Adam Featherston

BA (Hons) Marketing

UK
Director, Software Channel EMEA, Hewlett Packard

How has your Stirling degree helped you in job-seeking and career progression?
My Stirling degree got me through the door and into the interview and assessment process.  Without a degree from a good university, I would not have had the opportunity to try to convince my prospective employer of my suitability.  Once on the shortlist, many of the assessment activities were familiar because of my Stirling experience e.g. the need to take on a team task with a group of people I’d never met, in a limited time, under intense scrutiny of the recruiters. 

What kind of contacts did you make at Stirling and how did these help you? 
When I graduated there was no Facebook or LinkedIn, and the phrase “social networking” had not been coined.  More than a decade later, I still keep in touch with many of the people I met at Stirling.  Although we have all taken a diverse range of career directions (Advertising, Biology, Teaching and Marketing), we still share experiences and job related dilemmas.  Employers seeking new talent to bring into key graduate positions will rely on social / business networks to seek out, assess, and contact candidates (perhaps before the candidate is even thinking of applying), so you should use social networks and your Stirling network to your advantage. 

How did your experience at Stirling differ from that of friends and colleagues who studied elsewhere? 
I think your University experience is what you choose to make of it.  For me, the campus was key - studying in a beautiful, self-contained environment was a great aid to focusing my mind on work when it needed to be. The strong social element both on and off-campus, and the ease of access to larger cities like Glasgow and Edinburgh, meant that I could still enjoy a broader experience. I think Stirling offers a strong sense of involvement and belonging from the start - some of the larger city Universities with student populations spread across a larger area, perhaps lacked that central focus. 

What made you choose Stirling? 
Initially, it was a desire to venture out of my home city to somewhere totally new. The fact that I was undecided on a precise course of study and that Stirling offered a modular degree structure with the flexibility to mix and match, and alter direction as I learned. Both of those things were strong influencers, but I think visiting on a spring afternoon and taking a stroll around the campus got me hooked - I couldn’t imagine a better place in which to set my mind free. 

How did you enhance your CV to break into your chosen sector? 
I would give this advice to you: layout is important - crisp, clear, not overcrowded.  Content-wise, include an opening statement with impact which describes who you are, and why your strengths are suited to the job or company.  Tailor the CV to the job or company - don’t send the same generic CV to lots of employers; find something in the description of the job role, or the company, that is unique - and reflect it in your resume. And take extra time and effort over the covering letter/email, as it is important to make that vital first impression. 

Is your career what you expected or has anything changed? 
I still work for the company I joined upon graduation and my career has been based on navigating around the organisation building different skills within very different types of business. A broad base of skills and experience is essential to be able to drive a career track forward - it’s not all about “promotion, promotion, promotion” and not every career move needs to be forward.

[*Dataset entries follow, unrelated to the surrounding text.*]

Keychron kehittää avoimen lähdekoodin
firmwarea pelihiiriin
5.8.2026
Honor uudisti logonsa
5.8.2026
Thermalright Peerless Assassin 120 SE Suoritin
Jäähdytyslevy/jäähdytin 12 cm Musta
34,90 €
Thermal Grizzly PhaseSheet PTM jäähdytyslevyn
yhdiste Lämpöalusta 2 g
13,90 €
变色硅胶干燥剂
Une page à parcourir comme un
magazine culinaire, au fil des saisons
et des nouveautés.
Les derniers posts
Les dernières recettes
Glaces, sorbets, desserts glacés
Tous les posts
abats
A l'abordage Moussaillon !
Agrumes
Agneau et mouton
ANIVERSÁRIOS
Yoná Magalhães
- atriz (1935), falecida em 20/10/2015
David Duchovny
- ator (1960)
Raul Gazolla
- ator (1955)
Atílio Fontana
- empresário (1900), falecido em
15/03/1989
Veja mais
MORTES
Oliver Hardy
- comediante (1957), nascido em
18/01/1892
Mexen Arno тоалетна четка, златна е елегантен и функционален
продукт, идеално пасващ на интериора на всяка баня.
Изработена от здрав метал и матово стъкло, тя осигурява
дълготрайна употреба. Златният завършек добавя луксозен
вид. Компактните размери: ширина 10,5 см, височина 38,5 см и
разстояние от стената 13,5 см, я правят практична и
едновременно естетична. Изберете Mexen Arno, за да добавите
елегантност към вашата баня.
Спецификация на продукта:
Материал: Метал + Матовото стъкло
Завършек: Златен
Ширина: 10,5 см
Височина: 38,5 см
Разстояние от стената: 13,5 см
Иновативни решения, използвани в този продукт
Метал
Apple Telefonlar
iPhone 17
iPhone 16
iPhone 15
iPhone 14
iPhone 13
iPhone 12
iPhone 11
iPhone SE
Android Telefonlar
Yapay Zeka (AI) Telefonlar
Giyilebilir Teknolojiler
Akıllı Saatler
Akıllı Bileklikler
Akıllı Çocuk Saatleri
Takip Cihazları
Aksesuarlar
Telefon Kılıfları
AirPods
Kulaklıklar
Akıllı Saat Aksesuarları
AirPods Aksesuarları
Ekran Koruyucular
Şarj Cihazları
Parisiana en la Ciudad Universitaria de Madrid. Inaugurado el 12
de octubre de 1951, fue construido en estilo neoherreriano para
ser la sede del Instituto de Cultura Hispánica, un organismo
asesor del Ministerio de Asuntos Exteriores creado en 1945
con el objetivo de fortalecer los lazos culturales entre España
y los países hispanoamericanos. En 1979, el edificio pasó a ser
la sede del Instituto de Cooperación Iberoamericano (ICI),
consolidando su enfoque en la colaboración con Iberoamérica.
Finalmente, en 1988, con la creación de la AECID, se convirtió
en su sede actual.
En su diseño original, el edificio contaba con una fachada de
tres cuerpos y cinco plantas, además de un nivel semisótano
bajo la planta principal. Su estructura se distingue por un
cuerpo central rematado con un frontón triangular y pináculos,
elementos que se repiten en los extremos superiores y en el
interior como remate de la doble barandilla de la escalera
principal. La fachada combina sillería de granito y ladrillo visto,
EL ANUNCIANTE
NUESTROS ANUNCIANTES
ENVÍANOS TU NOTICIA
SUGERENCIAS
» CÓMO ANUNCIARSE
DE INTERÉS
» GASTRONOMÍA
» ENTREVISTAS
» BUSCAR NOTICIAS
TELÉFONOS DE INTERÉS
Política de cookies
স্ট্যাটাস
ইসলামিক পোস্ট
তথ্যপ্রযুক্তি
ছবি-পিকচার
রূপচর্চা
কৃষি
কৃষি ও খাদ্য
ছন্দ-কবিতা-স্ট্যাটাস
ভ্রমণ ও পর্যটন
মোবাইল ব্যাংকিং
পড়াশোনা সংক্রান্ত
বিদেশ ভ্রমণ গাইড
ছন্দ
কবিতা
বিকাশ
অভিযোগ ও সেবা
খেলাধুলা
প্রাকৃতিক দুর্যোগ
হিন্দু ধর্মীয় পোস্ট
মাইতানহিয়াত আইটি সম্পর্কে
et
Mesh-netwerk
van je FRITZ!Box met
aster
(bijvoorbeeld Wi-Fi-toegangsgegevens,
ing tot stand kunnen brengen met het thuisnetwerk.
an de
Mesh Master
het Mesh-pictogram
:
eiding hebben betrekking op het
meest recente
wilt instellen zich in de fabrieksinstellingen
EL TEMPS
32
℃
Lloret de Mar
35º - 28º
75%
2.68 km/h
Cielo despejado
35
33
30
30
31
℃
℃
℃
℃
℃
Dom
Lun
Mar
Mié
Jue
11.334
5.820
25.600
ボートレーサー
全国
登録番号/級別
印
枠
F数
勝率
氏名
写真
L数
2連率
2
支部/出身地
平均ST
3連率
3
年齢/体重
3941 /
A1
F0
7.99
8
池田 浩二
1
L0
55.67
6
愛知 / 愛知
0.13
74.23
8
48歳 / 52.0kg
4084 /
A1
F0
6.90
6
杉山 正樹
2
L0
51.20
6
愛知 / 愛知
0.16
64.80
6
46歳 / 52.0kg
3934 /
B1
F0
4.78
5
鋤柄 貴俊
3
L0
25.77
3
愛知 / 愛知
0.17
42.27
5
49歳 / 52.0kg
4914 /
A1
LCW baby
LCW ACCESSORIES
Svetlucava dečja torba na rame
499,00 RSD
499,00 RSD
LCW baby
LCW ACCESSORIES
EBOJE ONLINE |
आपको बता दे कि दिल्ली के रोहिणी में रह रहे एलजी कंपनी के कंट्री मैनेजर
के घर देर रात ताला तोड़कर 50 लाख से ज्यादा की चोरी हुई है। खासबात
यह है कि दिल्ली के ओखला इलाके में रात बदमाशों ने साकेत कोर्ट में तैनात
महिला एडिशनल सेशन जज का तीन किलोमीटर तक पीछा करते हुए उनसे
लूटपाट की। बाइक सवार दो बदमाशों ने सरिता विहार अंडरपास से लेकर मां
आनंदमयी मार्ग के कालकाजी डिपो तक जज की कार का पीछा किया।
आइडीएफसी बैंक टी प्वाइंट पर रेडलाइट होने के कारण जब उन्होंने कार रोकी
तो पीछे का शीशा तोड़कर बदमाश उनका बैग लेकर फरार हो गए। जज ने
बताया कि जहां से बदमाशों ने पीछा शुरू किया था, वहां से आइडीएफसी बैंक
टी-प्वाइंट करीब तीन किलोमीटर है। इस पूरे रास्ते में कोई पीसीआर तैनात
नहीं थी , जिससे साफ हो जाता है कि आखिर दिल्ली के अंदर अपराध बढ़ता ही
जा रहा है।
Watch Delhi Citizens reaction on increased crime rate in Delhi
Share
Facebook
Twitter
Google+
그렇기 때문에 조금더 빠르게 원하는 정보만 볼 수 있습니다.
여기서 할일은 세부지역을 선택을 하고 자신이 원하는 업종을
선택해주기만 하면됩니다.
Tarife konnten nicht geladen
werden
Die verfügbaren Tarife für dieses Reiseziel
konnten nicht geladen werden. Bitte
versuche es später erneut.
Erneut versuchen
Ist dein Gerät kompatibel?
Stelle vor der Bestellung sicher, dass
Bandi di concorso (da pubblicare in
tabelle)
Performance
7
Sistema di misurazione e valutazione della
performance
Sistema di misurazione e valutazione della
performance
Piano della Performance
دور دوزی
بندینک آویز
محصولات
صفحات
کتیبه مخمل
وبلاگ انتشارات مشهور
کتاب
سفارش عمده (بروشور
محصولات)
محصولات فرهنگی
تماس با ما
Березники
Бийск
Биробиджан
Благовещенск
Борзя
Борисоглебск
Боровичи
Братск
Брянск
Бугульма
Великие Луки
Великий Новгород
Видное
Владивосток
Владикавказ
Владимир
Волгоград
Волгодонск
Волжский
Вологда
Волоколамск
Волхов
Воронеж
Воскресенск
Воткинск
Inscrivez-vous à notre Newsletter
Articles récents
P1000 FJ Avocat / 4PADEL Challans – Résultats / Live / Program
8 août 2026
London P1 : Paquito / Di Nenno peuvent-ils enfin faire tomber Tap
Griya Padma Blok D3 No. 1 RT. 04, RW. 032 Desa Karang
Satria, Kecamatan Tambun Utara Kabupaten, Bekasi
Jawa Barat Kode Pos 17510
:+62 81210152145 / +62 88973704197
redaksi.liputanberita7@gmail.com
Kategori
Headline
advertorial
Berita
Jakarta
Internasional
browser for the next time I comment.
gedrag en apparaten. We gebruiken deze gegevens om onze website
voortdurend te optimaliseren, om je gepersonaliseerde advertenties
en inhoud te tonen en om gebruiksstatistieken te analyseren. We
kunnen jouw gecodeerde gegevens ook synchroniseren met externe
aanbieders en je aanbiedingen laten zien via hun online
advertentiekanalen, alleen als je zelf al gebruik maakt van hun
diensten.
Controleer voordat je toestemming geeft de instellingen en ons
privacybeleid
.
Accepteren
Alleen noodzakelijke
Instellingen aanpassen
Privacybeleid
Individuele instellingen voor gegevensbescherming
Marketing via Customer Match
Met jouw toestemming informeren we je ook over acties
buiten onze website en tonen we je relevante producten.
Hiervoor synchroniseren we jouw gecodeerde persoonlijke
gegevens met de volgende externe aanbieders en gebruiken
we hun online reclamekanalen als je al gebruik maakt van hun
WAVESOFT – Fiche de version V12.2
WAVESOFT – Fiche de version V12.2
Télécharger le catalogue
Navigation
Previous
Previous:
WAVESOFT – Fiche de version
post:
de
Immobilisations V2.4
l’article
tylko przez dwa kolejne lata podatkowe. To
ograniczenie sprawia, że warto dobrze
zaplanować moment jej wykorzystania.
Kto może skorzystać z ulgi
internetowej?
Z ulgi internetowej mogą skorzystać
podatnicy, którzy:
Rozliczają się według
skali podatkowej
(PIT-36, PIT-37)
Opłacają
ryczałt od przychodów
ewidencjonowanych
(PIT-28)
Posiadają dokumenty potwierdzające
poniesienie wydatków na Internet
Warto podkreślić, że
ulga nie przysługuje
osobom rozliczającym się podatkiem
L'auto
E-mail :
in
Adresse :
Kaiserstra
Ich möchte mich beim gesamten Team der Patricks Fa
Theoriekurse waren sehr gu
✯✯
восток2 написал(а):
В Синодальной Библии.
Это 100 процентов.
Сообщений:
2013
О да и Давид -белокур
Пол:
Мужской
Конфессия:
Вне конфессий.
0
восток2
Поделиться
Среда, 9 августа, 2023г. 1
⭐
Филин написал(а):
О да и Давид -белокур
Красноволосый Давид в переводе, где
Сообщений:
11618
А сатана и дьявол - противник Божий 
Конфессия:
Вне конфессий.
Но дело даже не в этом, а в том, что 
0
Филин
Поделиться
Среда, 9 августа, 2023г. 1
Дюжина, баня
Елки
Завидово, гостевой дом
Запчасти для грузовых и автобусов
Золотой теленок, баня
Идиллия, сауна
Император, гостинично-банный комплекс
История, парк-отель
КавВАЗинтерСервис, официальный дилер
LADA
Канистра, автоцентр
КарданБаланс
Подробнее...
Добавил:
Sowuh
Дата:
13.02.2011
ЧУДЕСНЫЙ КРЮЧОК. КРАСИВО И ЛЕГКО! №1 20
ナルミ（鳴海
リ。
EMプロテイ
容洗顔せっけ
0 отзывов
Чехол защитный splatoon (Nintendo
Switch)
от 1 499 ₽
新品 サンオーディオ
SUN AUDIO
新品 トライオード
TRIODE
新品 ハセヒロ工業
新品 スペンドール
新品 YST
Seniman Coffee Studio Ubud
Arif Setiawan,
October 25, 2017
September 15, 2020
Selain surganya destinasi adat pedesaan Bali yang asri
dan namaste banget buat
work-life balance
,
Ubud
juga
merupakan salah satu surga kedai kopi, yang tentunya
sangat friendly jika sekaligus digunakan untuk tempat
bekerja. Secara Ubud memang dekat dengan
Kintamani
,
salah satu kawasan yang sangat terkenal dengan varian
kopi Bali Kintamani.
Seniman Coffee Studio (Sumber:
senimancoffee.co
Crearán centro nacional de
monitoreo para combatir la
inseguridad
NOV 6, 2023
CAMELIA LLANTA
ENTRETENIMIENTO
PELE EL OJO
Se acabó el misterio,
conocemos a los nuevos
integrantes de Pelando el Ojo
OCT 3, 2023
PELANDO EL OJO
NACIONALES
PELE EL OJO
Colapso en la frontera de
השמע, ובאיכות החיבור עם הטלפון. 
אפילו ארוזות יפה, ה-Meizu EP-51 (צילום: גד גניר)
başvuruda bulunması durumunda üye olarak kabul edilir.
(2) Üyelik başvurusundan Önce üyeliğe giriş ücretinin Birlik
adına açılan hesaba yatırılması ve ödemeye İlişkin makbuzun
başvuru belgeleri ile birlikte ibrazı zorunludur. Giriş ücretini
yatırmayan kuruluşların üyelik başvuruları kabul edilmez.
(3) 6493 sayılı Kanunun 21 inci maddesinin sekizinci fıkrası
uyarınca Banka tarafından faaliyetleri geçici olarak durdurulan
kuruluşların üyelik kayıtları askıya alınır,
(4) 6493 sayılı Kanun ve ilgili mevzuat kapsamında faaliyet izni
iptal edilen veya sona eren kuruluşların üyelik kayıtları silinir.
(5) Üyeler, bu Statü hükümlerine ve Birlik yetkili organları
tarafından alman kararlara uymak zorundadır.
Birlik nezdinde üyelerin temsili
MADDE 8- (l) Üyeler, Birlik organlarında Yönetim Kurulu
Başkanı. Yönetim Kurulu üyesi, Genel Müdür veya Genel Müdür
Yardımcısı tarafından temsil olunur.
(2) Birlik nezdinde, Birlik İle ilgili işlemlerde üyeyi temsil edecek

Think of it like chess - sometime you go sideways (or even backwards) in pursuit of your goal. My career is based upon building a solid and broad foundation of knowledge, skill and experience in order to move forward. What other activities would you recommend to build up my skill set? My time at Stirling offered a lot of opportunities to build career-relevant experience before actually graduating.  For example, I was introduced to a summer programme which placed undergraduates into blue-chip companies on real business projects which paid a reasonable wage.  Exchange programmes are also great experience builders.  Above all, any real-life experience you can gain is incredibly useful - in some courses, there might be opportunities to do internships with companies - this is invaluable experience. In my case, we worked on “real” projects in industry during the penultimate year of my business-related qualification.  

What advice can you give to current students preparing for life after graduation? 
Start planning early.  If I tell you that 90% of graduates hired into my company on our associate programme were previously student interns during their final undergraduate year, then you start to get the picture.  Be targeted, and be creative.  My wife wrote to potential employers and said she was willing to work for free for a fixed period of time over her final year summer break, as she wanted to build experience in her target industry. One company took her up on the offer.  Upon graduation, they offered her a job without even an interview. She’s now a senior publisher with the same company. Think about what you can do to make yourself stand out.  Remember that whilst your University career revolves around an academic subject matter, your learning at Stirling is much broader than that. 

How does your time at Stirling shape you as an individual? 
Are you someone who can interact with others easily, influence them positively, and take control of a situation? Someone who can lead and inspire? These are the important elements in a successful career, and more often than not, your potential employer during your interview is thinking not “Is this person qualified?” but rather “Would I be comfortable working with this person?”   And that is a quality hard to define - my advice is to embrace everything Stirling has to offer, balance work and play, and strive to be the rounded candidate your employer feels they can work with. Be the best you can be, and make Stirling your springboard to success. Good luck!